Extracted page text data
____

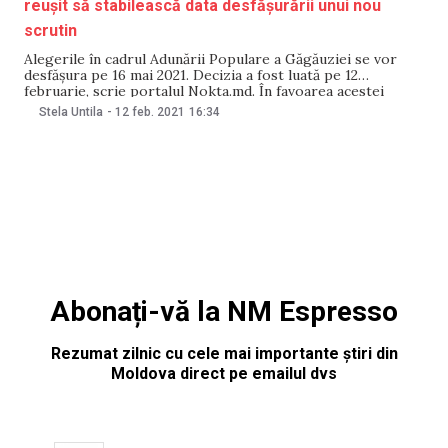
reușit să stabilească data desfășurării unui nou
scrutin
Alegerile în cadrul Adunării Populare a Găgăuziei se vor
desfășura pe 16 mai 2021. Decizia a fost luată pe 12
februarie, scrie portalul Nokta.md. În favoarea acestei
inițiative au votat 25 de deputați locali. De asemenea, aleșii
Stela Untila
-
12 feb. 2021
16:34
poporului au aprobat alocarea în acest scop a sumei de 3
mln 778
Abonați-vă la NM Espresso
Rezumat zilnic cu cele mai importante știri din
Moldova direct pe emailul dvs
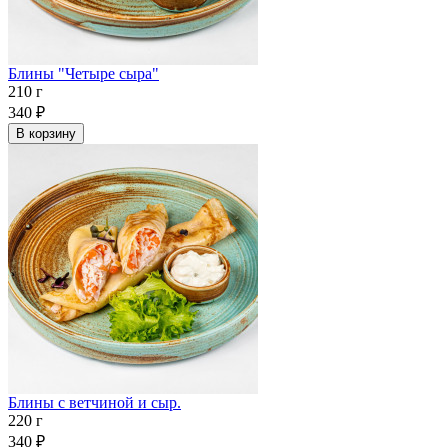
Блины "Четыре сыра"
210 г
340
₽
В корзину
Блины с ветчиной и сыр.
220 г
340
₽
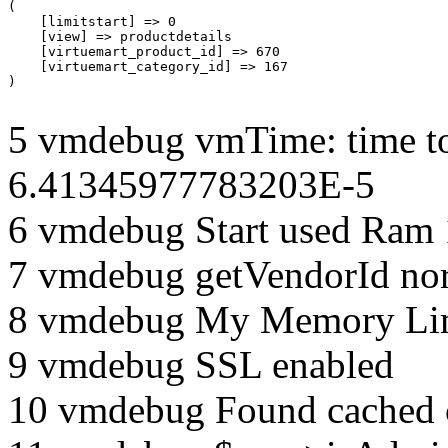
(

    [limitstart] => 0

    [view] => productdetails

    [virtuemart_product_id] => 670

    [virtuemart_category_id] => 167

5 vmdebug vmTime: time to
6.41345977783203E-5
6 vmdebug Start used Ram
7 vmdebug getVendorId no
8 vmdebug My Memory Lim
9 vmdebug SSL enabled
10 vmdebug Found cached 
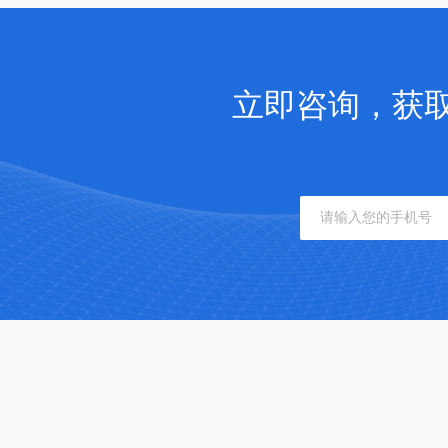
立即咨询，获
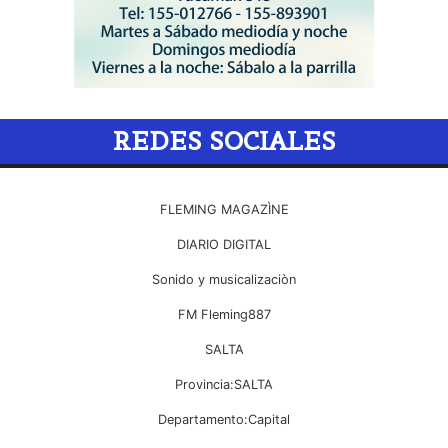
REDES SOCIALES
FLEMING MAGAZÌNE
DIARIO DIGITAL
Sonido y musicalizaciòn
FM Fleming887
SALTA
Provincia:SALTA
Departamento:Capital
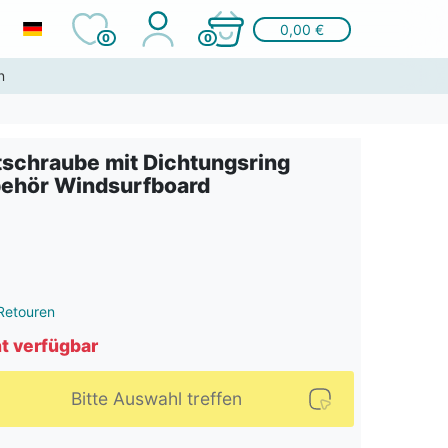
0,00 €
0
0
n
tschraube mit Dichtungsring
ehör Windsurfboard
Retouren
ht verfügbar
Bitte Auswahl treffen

____

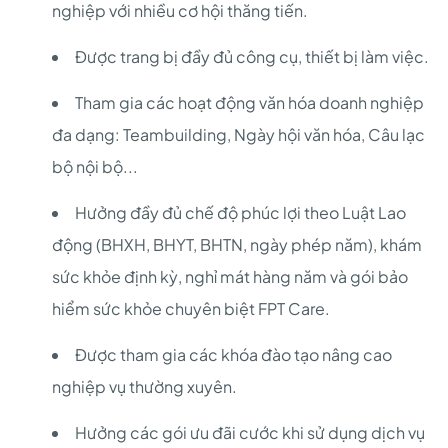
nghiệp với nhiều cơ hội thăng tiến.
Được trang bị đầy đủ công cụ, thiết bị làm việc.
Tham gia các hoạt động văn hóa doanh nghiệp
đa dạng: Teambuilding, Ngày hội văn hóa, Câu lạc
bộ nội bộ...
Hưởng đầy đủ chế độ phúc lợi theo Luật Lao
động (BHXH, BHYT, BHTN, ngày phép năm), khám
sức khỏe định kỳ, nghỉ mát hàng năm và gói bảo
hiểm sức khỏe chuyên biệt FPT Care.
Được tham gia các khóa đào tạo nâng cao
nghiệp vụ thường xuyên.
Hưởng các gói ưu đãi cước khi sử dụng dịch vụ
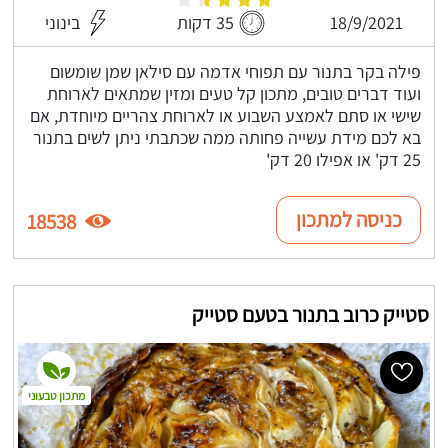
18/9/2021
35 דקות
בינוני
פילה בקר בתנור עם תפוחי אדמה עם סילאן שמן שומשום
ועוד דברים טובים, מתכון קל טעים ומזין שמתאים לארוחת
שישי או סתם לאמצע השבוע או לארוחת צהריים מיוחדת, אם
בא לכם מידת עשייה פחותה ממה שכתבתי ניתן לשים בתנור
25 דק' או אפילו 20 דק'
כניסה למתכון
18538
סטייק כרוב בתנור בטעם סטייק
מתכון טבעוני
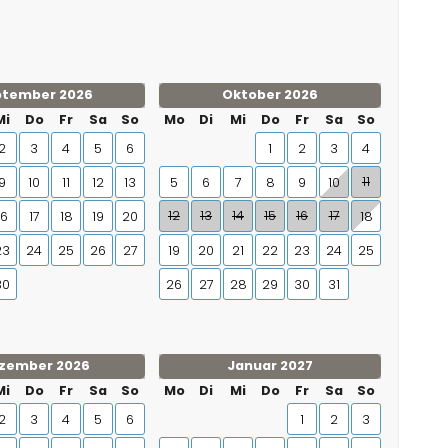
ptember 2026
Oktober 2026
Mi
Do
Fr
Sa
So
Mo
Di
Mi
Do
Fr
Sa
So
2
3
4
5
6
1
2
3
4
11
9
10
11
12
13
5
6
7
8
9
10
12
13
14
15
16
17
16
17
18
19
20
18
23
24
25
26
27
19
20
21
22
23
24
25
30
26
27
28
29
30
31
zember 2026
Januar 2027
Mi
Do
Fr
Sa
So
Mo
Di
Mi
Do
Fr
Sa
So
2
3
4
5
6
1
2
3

____

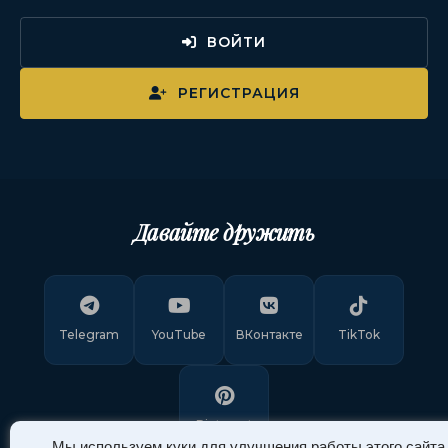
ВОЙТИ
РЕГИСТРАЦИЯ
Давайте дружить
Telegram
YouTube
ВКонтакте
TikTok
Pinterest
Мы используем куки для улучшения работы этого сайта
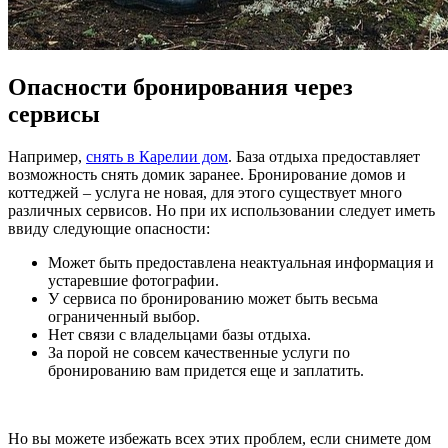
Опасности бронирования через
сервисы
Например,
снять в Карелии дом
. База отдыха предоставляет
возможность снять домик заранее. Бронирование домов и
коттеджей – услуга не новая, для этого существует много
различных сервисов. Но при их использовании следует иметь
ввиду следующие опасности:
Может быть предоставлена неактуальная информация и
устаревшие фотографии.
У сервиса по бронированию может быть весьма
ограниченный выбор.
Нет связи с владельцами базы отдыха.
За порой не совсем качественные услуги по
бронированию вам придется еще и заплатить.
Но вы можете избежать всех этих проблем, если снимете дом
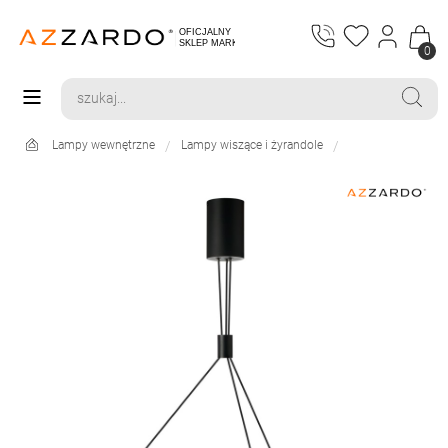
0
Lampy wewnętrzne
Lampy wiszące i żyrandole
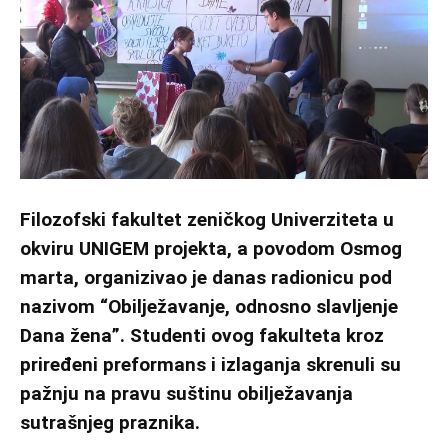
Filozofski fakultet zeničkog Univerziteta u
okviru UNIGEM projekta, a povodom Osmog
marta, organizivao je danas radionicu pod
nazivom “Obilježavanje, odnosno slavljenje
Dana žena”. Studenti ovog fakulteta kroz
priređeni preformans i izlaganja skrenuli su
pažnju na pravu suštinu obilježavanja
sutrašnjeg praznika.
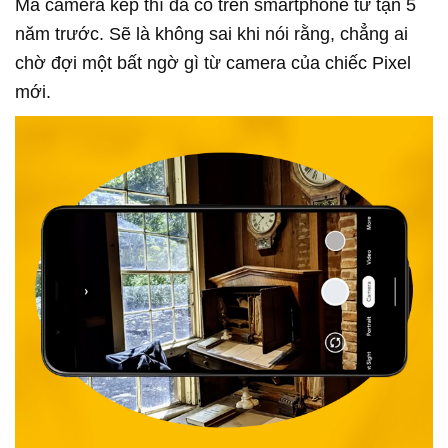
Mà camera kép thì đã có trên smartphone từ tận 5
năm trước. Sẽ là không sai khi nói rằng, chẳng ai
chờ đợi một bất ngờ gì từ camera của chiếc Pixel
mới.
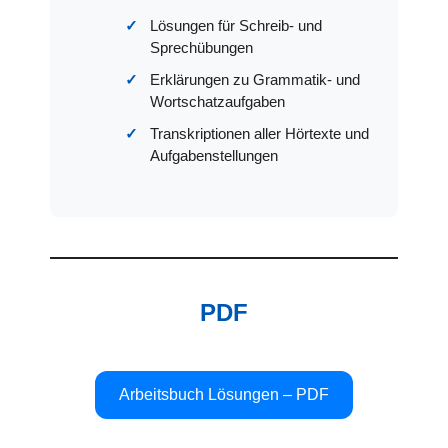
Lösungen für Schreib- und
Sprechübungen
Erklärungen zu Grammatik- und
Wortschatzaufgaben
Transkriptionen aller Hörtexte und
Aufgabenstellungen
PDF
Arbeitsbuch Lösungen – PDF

____

**Work request:** The stretch above running from the line with "reușit să stabilească" through the line with "[view] => productdetails" is all you should copy, exactly, leaving out the pictures.

**Solution below:**
reușit să stabilească data desfășurării unui nou
scrutin
Alegerile în cadrul Adunării Populare a Găgăuziei se vor
desfășura pe 16 mai 2021. Decizia a fost luată pe 12
februarie, scrie portalul Nokta.md. În favoarea acestei
inițiative au votat 25 de deputați locali. De asemenea, aleșii
Stela Untila
-
12 feb. 2021
16:34
poporului au aprobat alocarea în acest scop a sumei de 3
mln 778
Abonați-vă la NM Espresso
Rezumat zilnic cu cele mai importante știri din
Moldova direct pe emailul dvs
Блины "Четыре сыра"
210 г
340
₽
В корзину
Блины с ветчиной и сыр.
220 г
340
₽
(

    [limitstart] => 0

    [view] => productdetails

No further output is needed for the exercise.